The stage was on floor level and extended, from the first row of seats, to the back wall approximately thirty feet, assuming the benches to take about fifty of the available total length of eighty feet. The width of the acting area was probably twenty feet - at least at the proscenium.10 Above the stage was a fly area, two stories high and therefore about twenty feet from floor to grid. In the fly space there was a form of grid made largely from wire and piping - staples of the fruit farmer - that held the various lighting instruments and curtains. There were 'wooden perches', a kind of catwalk arrangement that allowed technicians to install and adjust lights. To each side of the fly space was a dressing room, one for men and one for women, the latter equipped with a shower.

On the stage level, along the entire length of the back wall was the permanent plaster cyclorama, or 'sky-dome' as it was then labelled. To one side of the stage, at stage left, there was in the wing space a small costume storage area. The identical space at stage right was used for an entranceway into the long and narrow scene shop which, like the foyer on the opposite side, ran most of the length of the theatre, a distance of about sixty feet. Inside the shop there was, again in Katherine's words,

... a large paint table designed by my husband with compartments for different colours of calciums, brushes and all painting requirements. In this room were also tools for making scenery flats, covered with burlap, beaver-board for silhouettes of mountains or houses and towns, and lumber for simple platforms and steps for interiors. There were gray flannelette curtains that took the lights beautifully. And also material for making costumes was there. Everyone had to turn his or her hand to the various arts or crafts of stage sets and lighting.

The shop, like the foyer, could only have been about ten feet wide.

The lighting system seems to have been designed by Lee Simonson and manufactured in New York, with additional advice from Maurice Browne. The system, capable of handling 10,000 watts of power, was described in Theatre Arts Magazine (January 1922):

Mr. Aikins received the assistance of Maurice Browne and Lee Simonson in the selection of his lighting equipment - probably the most modern and complete in Canada - and it represents the combined ideas of these two practical artists of the theatre. Mr. Aikins did the actual work of installation and arrangement of lights, after the wiring was completed. The battery of twenty dimmers controlling spots, X-ray borders, strips, floods and house lights, is in turn controlled by a master dimmer, the entire 'lighting organ' a masterpiece of modern designing. And not only because the lighting facilities are so complete, but also because they are used in the most flexible manner by means of the clamps and pipe battens, is the stage a valuable experimental ground for young artists.

Mrs Aikins reports that the dimmer box was kept on a platform just in front of the first row of seats and could be raised or lowered (so the dimmer was below floor level) by a system of jacks, which causes one to wonder where the lighting operator worked during a performance. One former student, Muriel MacDougall (née Evans), interviewed by telephone (18 March 1985), recalled that the lighting person operated the controls from a position in the stage left wing.

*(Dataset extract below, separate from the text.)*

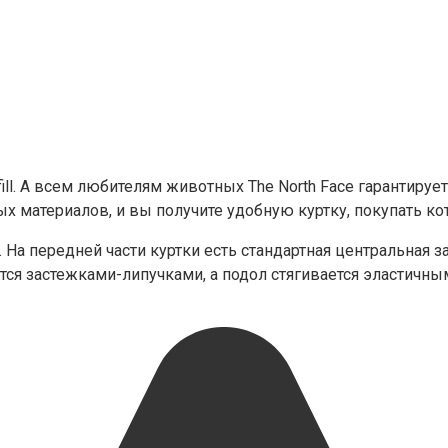
ll. А всем любителям животных The North Face гарантирует
нных материалов, и вы получите удобную куртку, покупать к
На передней части куртки есть стандартная центральная за
ся застежками-липучками, а подол стягивается эластичны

The first production of the Home Theatre, although not the first official one, was staged in the fall of 1920 and it was not auspicious. Using 'boys working on the farm and other locals' (Katherine Aikins) Aikins mounted Synge's The Tinker's Wedding. In the words of Mrs. Aikins, 'It was a ridiculous play to attempt as a "first". We played it just once to a farm audience and friends and there wasn't a smile to encourage us. We knew how terrible it was but learned a lot from it.'

Part of that winter the Aikins spent recruiting students for the proposed school. By means of travelling to larger centres, giving addresses to drama clubs and the like, and by articles in magazines, Aikins promoted the venture. Mrs Aikins says the 'response was astonishing', although there is no record of numbers of inquiries, interviews or auditions, and even in its heyday the school never had more than a dozen or so students. About this time an old barn was remodelled into a communal dining room. In the spring of 1921, Carroll was in Penticton to watch the University of British Columbia Players Club touring production of Pinero's Sweet Lavender; after the performance he met the cast and described to them his own plans for the Home Theatre. He interested two members of the cast, Dorothy Adams and Muriel Evans - and possibly one or two others, as yet unconfirmed - who were among his first students, joining the company some months after that first production by locals.

The first official student production took place on four evenings in late June 1921, with a double bill by two American playwrights, The Neigbbors, by Zona Gale and Will-O'- The- Wisp by Doris Halman, and several songs by two visiting artists, 'Miss Craig, Miss Monica Craig' between the plays. Whatever plans Aikins had for the nationally-oriented Canadian Players, his actor 'students' were so far still persons young and older from Naramata and nearby Penticton: the nationally-recruited students had not yet appeared. Only one of the names on the program of this first official production appears on subsequent programs. Nor was Aikins yet staging Canadian drama although the scripts were recent, and in Halman's work, he was offering a product of the groundbreaking playwright's classes of Professor George Pierce Baker.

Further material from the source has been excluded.